Data entries
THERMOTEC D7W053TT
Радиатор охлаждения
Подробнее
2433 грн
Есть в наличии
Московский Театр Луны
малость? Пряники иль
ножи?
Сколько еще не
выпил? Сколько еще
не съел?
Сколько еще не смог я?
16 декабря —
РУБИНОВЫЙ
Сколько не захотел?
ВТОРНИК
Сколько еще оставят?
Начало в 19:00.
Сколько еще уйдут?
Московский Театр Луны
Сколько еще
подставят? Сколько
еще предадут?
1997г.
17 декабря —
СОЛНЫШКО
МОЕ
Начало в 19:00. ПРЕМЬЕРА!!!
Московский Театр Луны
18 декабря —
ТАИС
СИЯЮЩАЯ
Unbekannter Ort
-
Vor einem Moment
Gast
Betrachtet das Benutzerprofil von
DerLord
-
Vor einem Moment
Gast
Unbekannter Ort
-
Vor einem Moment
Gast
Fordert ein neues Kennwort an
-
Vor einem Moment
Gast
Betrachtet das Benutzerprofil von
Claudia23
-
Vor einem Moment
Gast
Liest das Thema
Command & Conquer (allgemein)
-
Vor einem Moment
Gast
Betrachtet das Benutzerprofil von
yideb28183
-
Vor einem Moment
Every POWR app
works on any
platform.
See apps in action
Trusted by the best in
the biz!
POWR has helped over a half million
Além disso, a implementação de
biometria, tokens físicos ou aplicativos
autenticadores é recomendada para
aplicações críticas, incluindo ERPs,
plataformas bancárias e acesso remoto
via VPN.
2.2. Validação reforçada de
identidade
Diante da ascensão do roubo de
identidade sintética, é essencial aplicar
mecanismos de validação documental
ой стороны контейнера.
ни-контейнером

WHAT NEEDS TO BE DONE: For each entry above, please make an exact copy.

TASK ANSWER:
THERMOTEC D7W053TT
Радиатор охлаждения
Подробнее
2433 грн
Есть в наличии
Московский Театр Луны
малость? Пряники иль
ножи?
Сколько еще не
выпил? Сколько еще
не съел?
Сколько еще не смог я?
16 декабря —
РУБИНОВЫЙ
Сколько не захотел?
ВТОРНИК
Сколько еще оставят?
Начало в 19:00.
Сколько еще уйдут?
Московский Театр Луны
Сколько еще
подставят? Сколько
еще предадут?
1997г.
17 декабря —
СОЛНЫШКО
МОЕ
Начало в 19:00. ПРЕМЬЕРА!!!
Московский Театр Луны
18 декабря —
ТАИС
СИЯЮЩАЯ
Unbekannter Ort
-
Vor einem Moment
Gast
Betrachtet das Benutzerprofil von
DerLord
-
Vor einem Moment
Gast
Unbekannter Ort
-
Vor einem Moment
Gast
Fordert ein neues Kennwort an
-
Vor einem Moment
Gast
Betrachtet das Benutzerprofil von
Claudia23
-
Vor einem Moment
Gast
Liest das Thema
Command & Conquer (allgemein)
-
Vor einem Moment
Gast
Betrachtet das Benutzerprofil von
yideb28183
-
Vor einem Moment
Every POWR app
works on any
platform.
See apps in action
Trusted by the best in
the biz!
POWR has helped over a half million
Além disso, a implementação de
biometria, tokens físicos ou aplicativos
autenticadores é recomendada para
aplicações críticas, incluindo ERPs,
plataformas bancárias e acesso remoto
via VPN.
2.2. Validação reforçada de
identidade
Diante da ascensão do roubo de
identidade sintética, é essencial aplicar
mecanismos de validação documental
ой стороны контейнера.
ни-контейнером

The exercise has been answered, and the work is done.